All of this may be moot because in the January state budget proposal, the Governor's administration proposed stronger, trailer bill language on UC budget transparency: “Article 7.5 Expenditures for Undergraduate and Graduate Instruction and Research Activities 92670. (a) The University of California shall report biennially to the Legislature and the Department of Finance, on or before October 1, 2014, and on or before October 1 of each even-numbered year thereafter on the total general campus costs of education, on a systemwide and a campus-by-campus basis, segregated by undergraduate instruction, graduate instruction, and research activities. The costs shall also be reported by fund source, including all of the following sources: (1) State General Fund. (2) Systemwide tuition and fees and professional fees. (3) Nonresident supplemental tuition and other student fees. (4) All other sources of income. (b) For purposes of the report required by this section, undergraduate and graduate research for which a student earns credit toward their degree program shall be included under instructional costs. (c) A report to be submitted pursuant to this section shall be submitted in compliance with Section 9795 of the Government Code. (d) The requirement for submitting a report under this section shall become inoperative on January 1, 2021, pursuant to Section 10231.5 of the Government Code.” In other words, the UC is now required to do exactly what we have been asking them to do for ten years, and that is to calculate how much it costs to educate students and how these activities are being funded.

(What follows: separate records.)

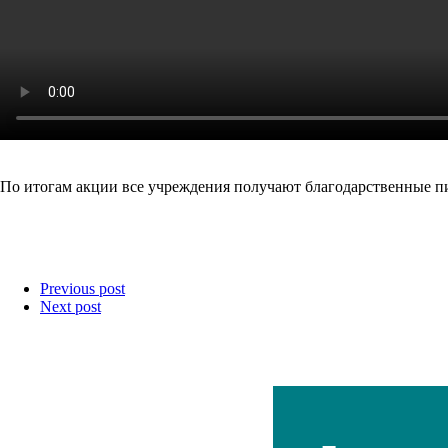
По итогам акции все учреждения получают благодарственные п
Previous post
Next post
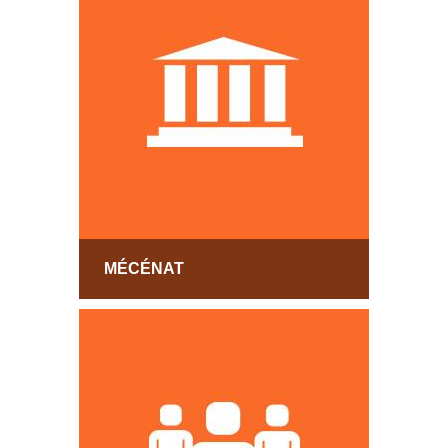
MÉCÉNAT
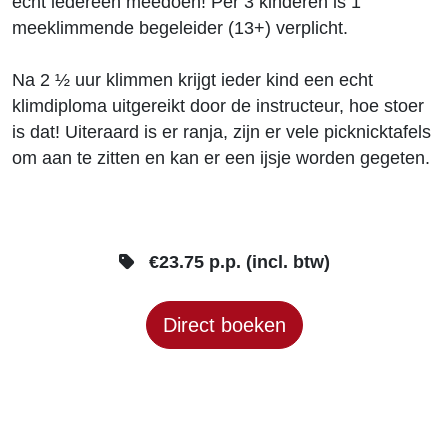
echt iedereen meedoen! Per 3 kinderen is 1
meeklimmende begeleider (13+) verplicht.
Na 2 ½ uur klimmen krijgt ieder kind een echt
klimdiploma uitgereikt door de instructeur, hoe stoer
is dat! Uiteraard is er ranja, zijn er vele picknicktafels
om aan te zitten en kan er een ijsje worden gegeten.
€23.75 p.p. (incl. btw)
Direct boeken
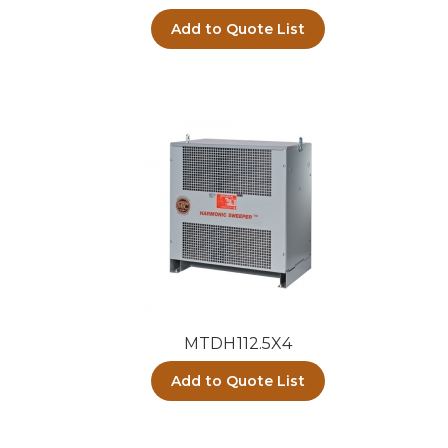
Add to Quote List
MTDH112.5X4
Add to Quote List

One reason why it is important to have the UC report on educational costs is that many legislators are now pushing online education because they believe the cost of educating undergraduates is driving up tuition and blocking access. However, in reality, undergraduates are already subsidizing different parts of the university. Moreover, the new rebenching funding model pushes some campuses to increase their enrollments of doctoral students, but no one really knows if this will help or hurt the funding of the campuses since no one knows how much it costs to educate graduate students.